O Poder Judiciário já tem suas tarefas: solucionar os conflitos — sobretudo quando contemplam a possível restrição de direitos fundamentais —, estabelecendo a responsabilidade civil das plataformas digitais quando descumprem ordem judicial.
O regime de responsabilidade eleito pelo legislador, no artigo 19 do MIC, reforça o papel fiador dos direitos e garantias fundamentais, conferido aos tribunais pelo constituinte de 1987-1988. À autoridade judiciária — e não ao particular — compete examinar a ilicitude em face de eventuais excessos praticados na internet, sob o álibi da liberdade de expressão.
Para quem não sabe, dados divulgados pelas plataformas demonstram que o modelo atual de responsabilização não limita a autorregulação do conteúdo. Atualmente, 99,7% das contas falsas que são removidas pela Meta são excluídas antes mesmo de serem denunciadas. No YouTube, durante o terceiro trimestre de 2022, mais de 5 milhões de vídeos foram removidos por seus próprios mecanismos de controle.
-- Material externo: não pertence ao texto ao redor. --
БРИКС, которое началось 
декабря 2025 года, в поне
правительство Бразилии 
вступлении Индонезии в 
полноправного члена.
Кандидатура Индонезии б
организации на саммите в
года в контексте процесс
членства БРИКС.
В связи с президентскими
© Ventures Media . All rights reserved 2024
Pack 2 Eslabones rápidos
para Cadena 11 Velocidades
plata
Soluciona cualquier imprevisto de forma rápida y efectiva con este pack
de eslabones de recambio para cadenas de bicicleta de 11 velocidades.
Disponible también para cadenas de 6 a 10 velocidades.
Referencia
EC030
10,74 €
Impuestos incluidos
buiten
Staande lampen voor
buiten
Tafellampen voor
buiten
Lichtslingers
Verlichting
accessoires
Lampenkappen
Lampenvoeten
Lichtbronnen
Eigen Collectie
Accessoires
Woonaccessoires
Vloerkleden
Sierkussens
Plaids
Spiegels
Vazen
No Brasil, a escolha legislativa foi por uma sistemática oposta à desjuridicização que poderia representar a escolha de um modelo diverso, tal qual o procedimento de notice-and-takedown, por meio do qual se desloca a deliberação a respeito desse tipo de conflito — que pressupõe um exame técnico e individualizado envolvendo preceitos fundamentais — à esfera particular.
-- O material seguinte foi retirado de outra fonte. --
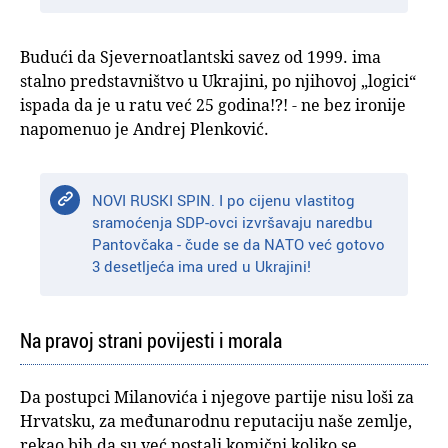
Budući da Sjevernoatlantski savez od 1999. ima
stalno predstavništvo u Ukrajini, po njihovoj „logici“
ispada da je u ratu već 25 godina!?! - ne bez ironije
napomenuo je Andrej Plenković.
NOVI RUSKI SPIN. I po cijenu vlastitog
sramoćenja SDP-ovci izvršavaju naredbu
Pantovčaka - čude se da NATO već gotovo
3 desetljeća ima ured u Ukrajini!
Na pravoj strani povijesti i morala
Da postupci Milanovića i njegove partije nisu loši za
Hrvatsku, za međunarodnu reputaciju naše zemlje,
rekao bih da su već postali komični koliko se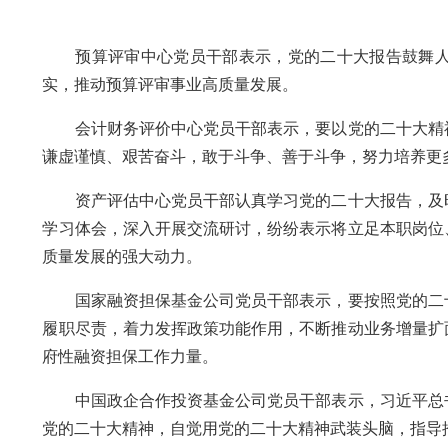
预算评审中心党员干部表示，党的二十大报告鼓舞人
实，推动预算评审事业高质量发展。
会计财务评价中心党员干部表示，要以党的二十大精神
谦虚谨慎、艰苦奋斗，敢于斗争、善于斗争，努力培养更
资产评估中心党员干部认真学习党的二十大报告，及时
学习体会，深入开展交流研讨，纷纷表示将立足本职岗位
质量发展的强大动力。
国家融资担保基金公司党员干部表示，要按照党的二十
履职尽责，着力发挥政策功能作用，不断推动业务增量扩
府性融资担保工作力量。
中国政企合作投资基金公司党员干部表示，习近平总书
党的二十大精神，自觉用党的二十大精神武装头脑，指导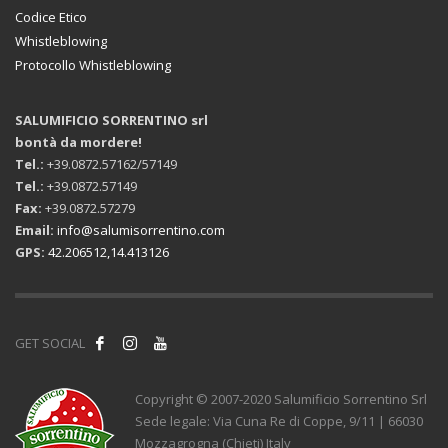
Codice Etico
Whistleblowing
Protocollo Whistleblowing
SALUMIFICIO SORRENTINO srl
bontà da mordere!
Tel.:
+39.0872.57162/57149
Tel.:
+39.0872.57149
Fax:
+39.0872.57279
Email:
info@salumisorrentino.com
GPS:
42.206512,14.413126
GET SOCIAL
Copyright © 2007-2020 Salumificio Sorrentino Srl
Sede legale: Via Cuna Re di Coppe, 9/11 | 66030
Mozzagrogna (Chieti) Italy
O MCI nada tem de inconstitucional, insisto. Só se fosse uma “inconstitucionalidade por inconveniência”. Nem tudo é inconstitucional em um ordenamento. Criou-se no Brasil uma cultura que chamo de pan-inconstitucionalismo, pelo qual a Constituição é vista como um instrumento retórico para retirar do ordenamento leis que não agradam ao intérprete. Ora — e se trata de um exemplo metafórico — construir um ofurô na sacada do apartamento pode apenas ferir (ou não) o regulamento do condomínio ou o código de posturas da sua cidade. Não corra ao STF por isso. Inconstitucionalidade exige parametricidade. Tem de bater na trave. Não é o caso. Nem de longe.
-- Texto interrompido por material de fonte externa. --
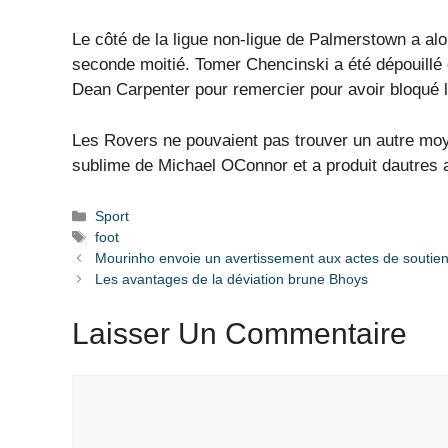
Le côté de la ligue non-ligue de Palmerstown a al
seconde moitié. Tomer Chencinski a été dépouillé d
Dean Carpenter pour remercier pour avoir bloqué l
Les Rovers ne pouvaient pas trouver un autre moy
sublime de Michael OConnor et a produit dautres a
Catégories
Sport
Étiquettes
foot
Mourinho envoie un avertissement aux actes de soutien
Les avantages de la déviation brune Bhoys
Laisser Un Commentaire
Commentaire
Numa palavra: recentemente sobrevivemos a um ataque à democracia. E aqui estamos. Por vezes esquecemos o copo quase cheio e preferimos o copo meio vazio. Talvez tenhamos de pensar se, ao invés de culpar — e eis o “clamor social” — as plataformas digitais, possamos nelas reconhecer os avanços das próprias práticas democráticas. Usando a linguagem do futebol, o time da democracia vem vencendo os seus adversários. Não culpemos o mensageiro, pois.
Lenio Luiz Streck é jurista, professor, doutor em Direito, autor de Hermenêutica Jurídica E(m) Crise e Verdade e Consenso.